The credit for this luxurious beauty belongs to two Josephs – Zítek and Schultz, who were tasked with creating a multifunctional building in Prague. The beginning of Rudolfinum dates back to 1876, when initial work began. The main initiator of the project and the oldest financial institution in the Bohemian Kingdom, Česká spořitelna, is responsible for the monumentality for the building. This institution could afford to finance the building for 10 years until its official completion in 1885.
The construction was affected by contemporary national disputes, as is reflected by the following joke that appear in contemporary newspaper: “Excuse me, but who’s showing an exhibition of sticks here?” “You are mistaken.

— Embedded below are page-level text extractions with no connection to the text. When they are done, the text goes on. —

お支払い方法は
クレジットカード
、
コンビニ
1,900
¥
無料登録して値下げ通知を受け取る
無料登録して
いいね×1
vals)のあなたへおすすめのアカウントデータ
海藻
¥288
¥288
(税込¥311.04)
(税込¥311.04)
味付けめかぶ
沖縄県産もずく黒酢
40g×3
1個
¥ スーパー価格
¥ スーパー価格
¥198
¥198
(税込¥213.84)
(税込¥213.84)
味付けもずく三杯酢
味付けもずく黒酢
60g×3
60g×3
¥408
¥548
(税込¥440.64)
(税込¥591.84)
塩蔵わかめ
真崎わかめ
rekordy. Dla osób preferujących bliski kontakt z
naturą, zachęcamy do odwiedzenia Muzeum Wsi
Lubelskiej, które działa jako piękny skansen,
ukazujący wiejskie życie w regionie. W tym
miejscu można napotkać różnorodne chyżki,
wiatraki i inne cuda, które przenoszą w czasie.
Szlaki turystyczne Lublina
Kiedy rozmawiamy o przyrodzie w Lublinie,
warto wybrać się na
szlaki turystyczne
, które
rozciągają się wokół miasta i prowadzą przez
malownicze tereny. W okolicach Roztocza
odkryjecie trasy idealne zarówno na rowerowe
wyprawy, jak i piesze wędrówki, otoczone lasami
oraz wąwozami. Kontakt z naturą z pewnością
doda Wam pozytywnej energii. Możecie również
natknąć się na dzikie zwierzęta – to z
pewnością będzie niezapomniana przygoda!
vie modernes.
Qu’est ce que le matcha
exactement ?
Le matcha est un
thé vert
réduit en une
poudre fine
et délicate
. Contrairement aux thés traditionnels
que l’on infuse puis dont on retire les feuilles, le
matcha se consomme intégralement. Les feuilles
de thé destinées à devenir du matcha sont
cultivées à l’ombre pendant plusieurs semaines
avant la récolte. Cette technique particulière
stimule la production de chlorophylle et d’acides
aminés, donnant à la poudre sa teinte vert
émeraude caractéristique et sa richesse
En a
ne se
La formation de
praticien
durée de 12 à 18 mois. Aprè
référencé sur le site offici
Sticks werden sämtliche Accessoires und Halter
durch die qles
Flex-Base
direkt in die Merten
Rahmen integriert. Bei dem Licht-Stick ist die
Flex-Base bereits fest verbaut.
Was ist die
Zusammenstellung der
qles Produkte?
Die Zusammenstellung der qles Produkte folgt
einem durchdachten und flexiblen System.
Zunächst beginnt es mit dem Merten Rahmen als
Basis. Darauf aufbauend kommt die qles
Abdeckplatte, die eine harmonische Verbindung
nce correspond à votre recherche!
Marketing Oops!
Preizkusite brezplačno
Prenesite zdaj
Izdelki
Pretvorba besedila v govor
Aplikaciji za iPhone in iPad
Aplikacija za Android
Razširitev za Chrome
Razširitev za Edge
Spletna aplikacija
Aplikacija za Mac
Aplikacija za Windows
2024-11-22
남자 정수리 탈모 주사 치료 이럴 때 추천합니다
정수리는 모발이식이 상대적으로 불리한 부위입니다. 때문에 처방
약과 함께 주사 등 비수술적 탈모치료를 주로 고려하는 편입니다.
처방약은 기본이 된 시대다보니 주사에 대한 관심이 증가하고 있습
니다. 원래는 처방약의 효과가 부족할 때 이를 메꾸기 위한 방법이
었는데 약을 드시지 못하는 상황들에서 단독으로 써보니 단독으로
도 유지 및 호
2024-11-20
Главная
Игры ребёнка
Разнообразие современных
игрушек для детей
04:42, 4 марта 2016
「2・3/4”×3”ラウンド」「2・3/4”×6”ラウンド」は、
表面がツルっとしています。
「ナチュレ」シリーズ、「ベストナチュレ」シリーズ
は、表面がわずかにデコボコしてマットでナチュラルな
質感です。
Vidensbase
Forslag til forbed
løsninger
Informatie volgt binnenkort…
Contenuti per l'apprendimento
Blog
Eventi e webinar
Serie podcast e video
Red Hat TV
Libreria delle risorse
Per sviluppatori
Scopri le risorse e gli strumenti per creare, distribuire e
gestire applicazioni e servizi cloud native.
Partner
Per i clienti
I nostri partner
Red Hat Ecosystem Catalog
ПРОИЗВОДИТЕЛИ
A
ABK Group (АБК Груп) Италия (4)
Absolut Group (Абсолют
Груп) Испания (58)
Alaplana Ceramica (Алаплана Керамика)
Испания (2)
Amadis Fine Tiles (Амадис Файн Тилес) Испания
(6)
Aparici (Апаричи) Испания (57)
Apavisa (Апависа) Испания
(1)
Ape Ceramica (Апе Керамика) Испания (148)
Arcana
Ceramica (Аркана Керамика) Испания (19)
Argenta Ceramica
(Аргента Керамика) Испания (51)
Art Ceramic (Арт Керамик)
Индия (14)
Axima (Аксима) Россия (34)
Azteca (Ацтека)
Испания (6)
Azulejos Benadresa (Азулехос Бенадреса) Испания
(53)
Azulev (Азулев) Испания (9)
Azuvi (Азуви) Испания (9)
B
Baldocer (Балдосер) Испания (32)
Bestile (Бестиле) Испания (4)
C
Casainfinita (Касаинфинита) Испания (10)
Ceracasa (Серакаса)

These are merely discarded canes of the Bursch fraternity, whose long-term stay here gives the house a unique atmosphere”. The joke refers to the low representation of Czech authors in the construction work; these did not finish their work on purpose as a means of protest. It also hints at the fact that the majority of attendees of the ceremonial opening of the building were German-speaking. After all, it was a triumph of the Czech art world.
The monumental building combined sections for concerts and exhibitions. These two are connected visually by external elements, the façade with Ionic columns on the south-facing side ended with a balustrade railing; the north-facing wall includes a spectacular corner tower. The entrance is located on the west side and is lined with 25 arcades. The dominant feature of the entry hall is a staircase that leads to the gallery.
Rudolfinum therefore became a respected place for music and art muses. It hosted the Czech Philharmonic and one of the oldest clubs in this country moved a luxurious picture gallery from the Černinský palace in Hradčany to here. On 4th January 1896 Rudolfinum, witnessed a one-of-the-kind event: Antonín Dvořák conducted his own musical works and thus gave name to its concert hall.
In 1919 and 1939 the interior underwent a reconstruction in order to meet the needs of the newly established Czechoslovak Republic. This was carried out by architects Václav Roštlapila and Rudolf Kříženecký. The newly modified premises were used for meetings of the Chamber of Deputies of the National Assembly.
If you are interested in the history of the Rudolfinum during German occupation, we recommend reading the book Na Střeše je Mendlessohn by Jiří Weil; it also has a deep, highly symbolic story.
Rudolfinum lives on. The building is well maintained. In the 90s, it underwent a general reconstruction and in 1989 it was declared a part of the national cultural heritage. And you can still enjoy musical and art muses in Rudolfinum.